--- START ---

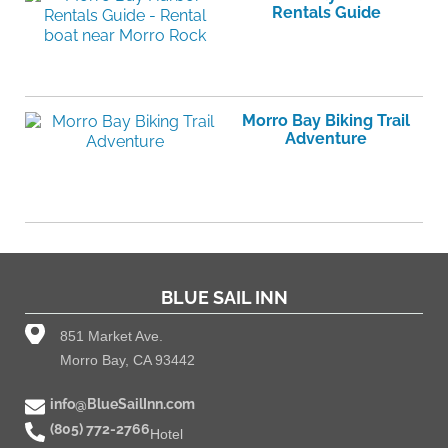
Rentals Guide
Morro Bay Biking Trail
Adventure
BLUE SAIL INN
851 Market Ave.
Morro Bay, CA 93442
info@BlueSailInn.com
(805) 772-2766
Hotel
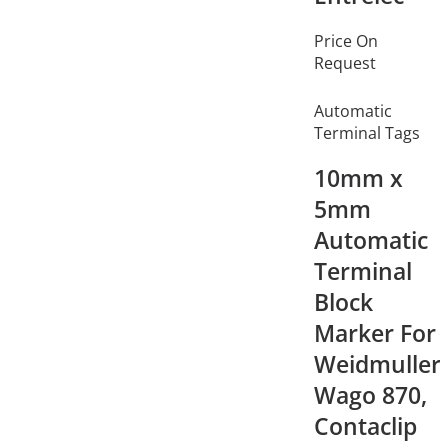
Price On
Request
Automatic
Terminal Tags
10mm x
5mm
Automatic
Terminal
Block
Marker For
Weidmuller,
Wago 870,
Contaclip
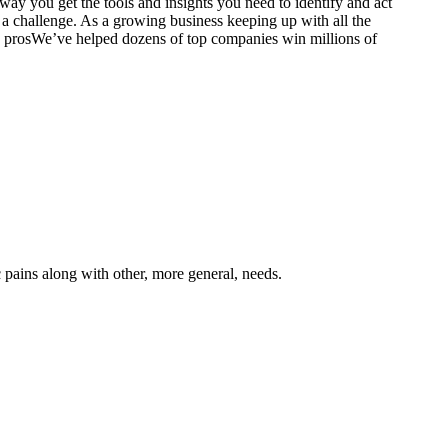
 way you get the tools and insights you need to identify and act
e a challenge. As a growing business keeping up with all the
prosWe’ve helped dozens of top companies win millions of
 pains along with other, more general, needs.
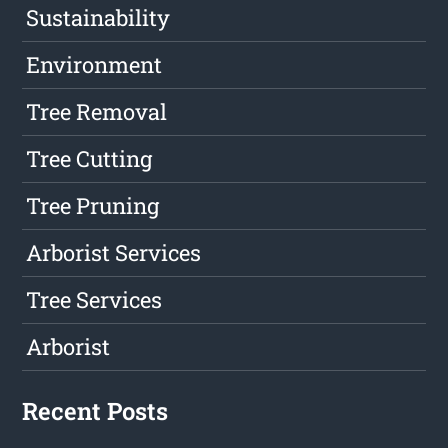
Sustainability
Environment
Tree Removal
Tree Cutting
Tree Pruning
Arborist Services
Tree Services
Arborist
Recent Posts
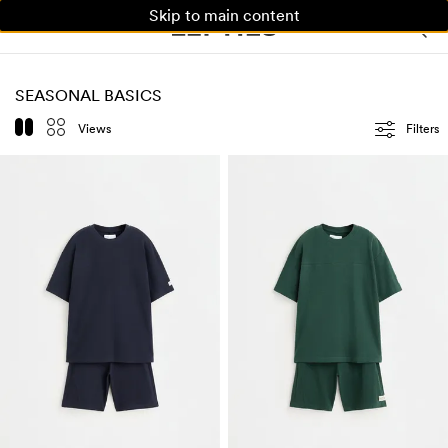
Skip to main content
WOMAN
MAN
KIDS
SEASONAL BASICS
Views
Filters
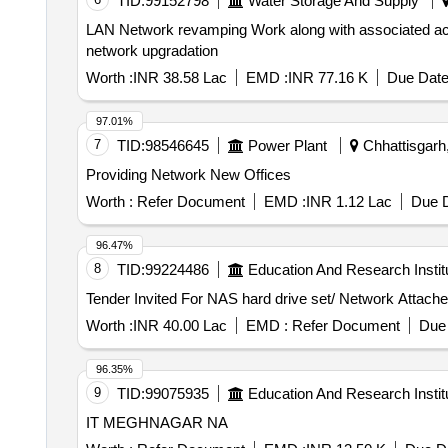
TID:
99152798
Water Storage And Supply
LAN Network revamping Work along with associated accessories for network upgradation LAN Ne
network upgradation
Worth :
INR 38.58 Lac
EMD :
INR 77.16 K
Due Date
97.01%
7
TID:
98546645
Power Plant
Chhattisgarh,
Providing Network New Offices
Worth :
Refer Document
EMD :
INR 1.12 Lac
Due D
96.47%
8
TID:
99224486
Education And Research Instit
Worth :
INR 40.00 Lac
EMD :
Refer Document
Due 
96.35%
9
TID:
99075935
Education And Research Instit
IT MEGHNAGAR NA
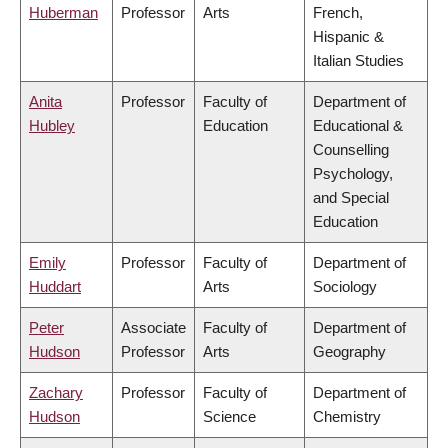
Huberman
Professor
Arts
French,
Hispanic &
Italian Studies
Anita
Professor
Faculty of
Department of
Hubley
Education
Educational &
Counselling
Psychology,
and Special
Education
Emily
Professor
Faculty of
Department of
Huddart
Arts
Sociology
Peter
Associate
Faculty of
Department of
Hudson
Professor
Arts
Geography
Zachary
Professor
Faculty of
Department of
Hudson
Science
Chemistry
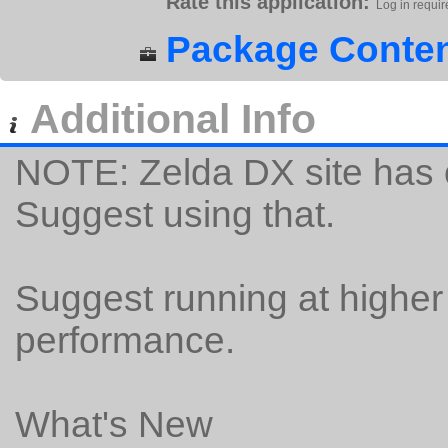
Rate this application:
Log in requir
Package Conten
Additional Info
NOTE: Zelda DX site has o
Suggest using that.
Suggest running at higher
performance.
What's New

--- END ---

Write out the whole of the data exactly; the pictures stay out.

_EXERCISE ANSWER_.
Rentals Guide
Morro Bay Biking Trail
Adventure
BLUE SAIL INN
851 Market Ave.
Morro Bay, CA 93442
info@BlueSailInn.com
(805) 772-2766
Hotel
Price On
Request
Automatic
Terminal Tags
10mm x
5mm
Automatic
Terminal
Block
Marker For
Weidmuller,
Wago 870,
Contaclip
 way you get the tools and insights you need to identify and act
e a challenge. As a growing business keeping up with all the
prosWe’ve helped dozens of top companies win millions of
 pains along with other, more general, needs.
Sustainability
Environment
Tree Removal
Tree Cutting
Tree Pruning
Arborist Services
Tree Services
Arborist
Recent Posts
Skip to main content
WOMAN
MAN
KIDS
SEASONAL BASICS
Views
Filters
TID:
99152798
Water Storage And Supply
LAN Network revamping Work along with associated accessories for network upgradation LAN Ne
network upgradation
Worth :
INR 38.58 Lac
EMD :
INR 77.16 K
Due Date
97.01%
7
TID:
98546645
Power Plant
Chhattisgarh,
Providing Network New Offices
Worth :
Refer Document
EMD :
INR 1.12 Lac
Due D
96.47%
8
TID:
99224486
Education And Research Instit
Worth :
INR 40.00 Lac
EMD :
Refer Document
Due 
96.35%
9
TID:
99075935
Education And Research Instit
IT MEGHNAGAR NA
Huberman
Professor
Arts
French,
Hispanic &
Italian Studies
Anita
Professor
Faculty of
Department of
Hubley
Education
Educational &
Counselling
Psychology,
and Special
Education
Emily
Professor
Faculty of
Department of
Huddart
Arts
Sociology
Peter
Associate
Faculty of
Department of
Hudson
Professor
Arts
Geography
Zachary
Professor
Faculty of
Department of
Hudson
Science
Chemistry
Rate this application:
Log in requir
Package Conten
Additional Info
NOTE: Zelda DX site has o
Suggest using that.
Suggest running at higher
performance.
What's New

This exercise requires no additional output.